**Task statement:**
When you transcribe the data below, reproduce every line exactly and leave each picture out.

Collected data
★ ★ ★ ★

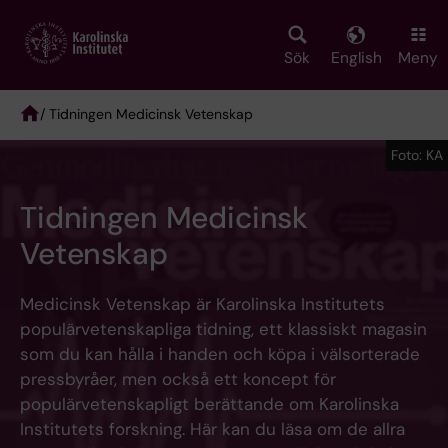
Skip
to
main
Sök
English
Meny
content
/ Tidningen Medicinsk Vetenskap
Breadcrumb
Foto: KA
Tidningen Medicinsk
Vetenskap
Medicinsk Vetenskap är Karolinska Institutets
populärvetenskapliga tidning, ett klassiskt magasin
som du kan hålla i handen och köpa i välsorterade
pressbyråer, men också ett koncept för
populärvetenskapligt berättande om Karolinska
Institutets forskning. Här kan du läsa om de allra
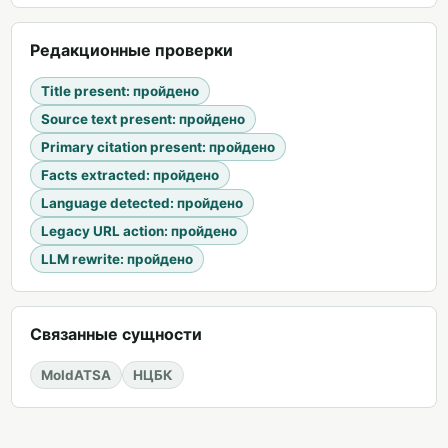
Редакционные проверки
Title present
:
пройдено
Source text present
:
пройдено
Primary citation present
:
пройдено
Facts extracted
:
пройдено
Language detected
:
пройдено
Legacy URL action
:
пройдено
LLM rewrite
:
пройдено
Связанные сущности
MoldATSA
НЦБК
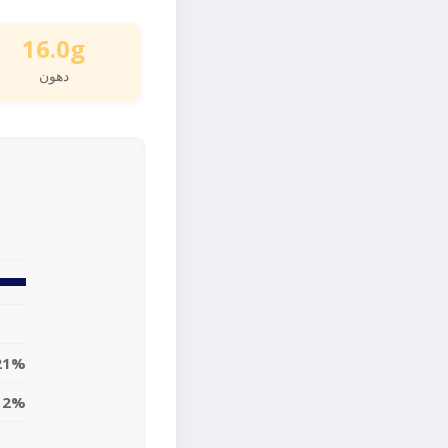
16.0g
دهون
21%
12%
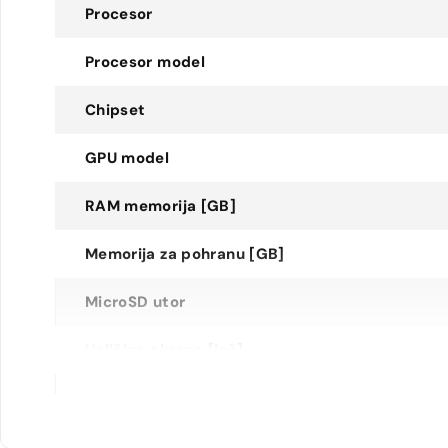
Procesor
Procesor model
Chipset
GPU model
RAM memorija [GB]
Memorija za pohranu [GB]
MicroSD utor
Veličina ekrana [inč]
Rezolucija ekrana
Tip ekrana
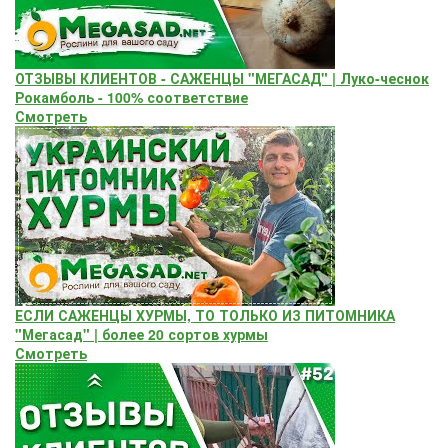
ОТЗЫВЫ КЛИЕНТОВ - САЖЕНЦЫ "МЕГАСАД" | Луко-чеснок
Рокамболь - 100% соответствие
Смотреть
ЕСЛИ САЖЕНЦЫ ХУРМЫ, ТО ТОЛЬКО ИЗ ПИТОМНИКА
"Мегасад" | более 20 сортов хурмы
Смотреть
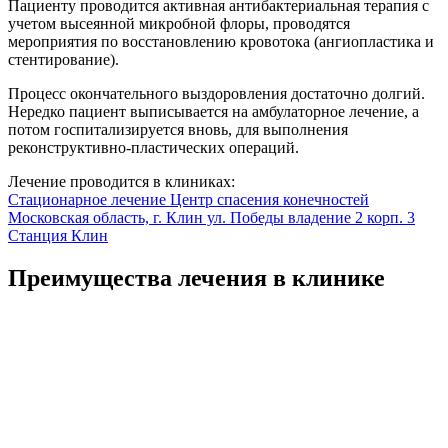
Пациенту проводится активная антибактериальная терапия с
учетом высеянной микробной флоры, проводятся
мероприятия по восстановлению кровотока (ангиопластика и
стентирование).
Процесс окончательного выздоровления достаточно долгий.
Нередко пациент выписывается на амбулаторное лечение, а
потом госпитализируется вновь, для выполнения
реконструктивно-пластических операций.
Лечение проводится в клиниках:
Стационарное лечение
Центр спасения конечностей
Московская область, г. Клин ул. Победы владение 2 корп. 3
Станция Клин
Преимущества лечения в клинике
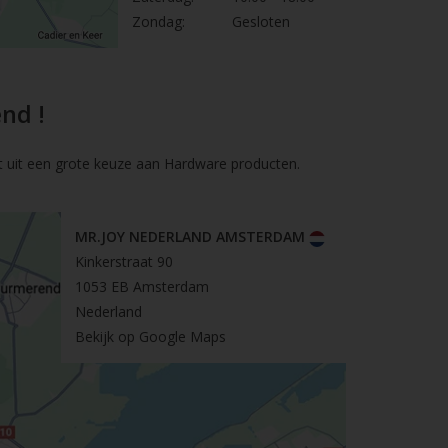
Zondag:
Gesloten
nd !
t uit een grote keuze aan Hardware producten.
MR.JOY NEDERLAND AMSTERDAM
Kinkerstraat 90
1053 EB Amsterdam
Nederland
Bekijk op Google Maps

★ ★ ★ ★

**Task response:**
Skip
to
main
Sök
English
Meny
content
/ Tidningen Medicinsk Vetenskap
Breadcrumb
Foto: KA
Tidningen Medicinsk
Vetenskap
Medicinsk Vetenskap är Karolinska Institutets
populärvetenskapliga tidning, ett klassiskt magasin
som du kan hålla i handen och köpa i välsorterade
pressbyråer, men också ett koncept för
populärvetenskapligt berättande om Karolinska
Institutets forskning. Här kan du läsa om de allra
Редакционные проверки
Title present
:
пройдено
Source text present
:
пройдено
Primary citation present
:
пройдено
Facts extracted
:
пройдено
Language detected
:
пройдено
Legacy URL action
:
пройдено
LLM rewrite
:
пройдено
Связанные сущности
MoldATSA
НЦБК
16.0g
دهون
21%
12%
Procesor
Procesor model
Chipset
GPU model
RAM memorija [GB]
Memorija za pohranu [GB]
MicroSD utor
Veličina ekrana [inč]
Rezolucija ekrana
Tip ekrana
ОТЗЫВЫ КЛИЕНТОВ - САЖЕНЦЫ "МЕГАСАД" | Луко-чеснок
Рокамболь - 100% соответствие
Смотреть
ЕСЛИ САЖЕНЦЫ ХУРМЫ, ТО ТОЛЬКО ИЗ ПИТОМНИКА
"Мегасад" | более 20 сортов хурмы
Смотреть
Пациенту проводится активная антибактериальная терапия с
учетом высеянной микробной флоры, проводятся
мероприятия по восстановлению кровотока (ангиопластика и
стентирование).
Процесс окончательного выздоровления достаточно долгий.
Нередко пациент выписывается на амбулаторное лечение, а
потом госпитализируется вновь, для выполнения
реконструктивно-пластических операций.
Лечение проводится в клиниках:
Стационарное лечение
Центр спасения конечностей
Московская область, г. Клин ул. Победы владение 2 корп. 3
Станция Клин
Преимущества лечения в клинике
Zondag:
Gesloten
nd !
t uit een grote keuze aan Hardware producten.
MR.JOY NEDERLAND AMSTERDAM
Kinkerstraat 90
1053 EB Amsterdam
Nederland
Bekijk op Google Maps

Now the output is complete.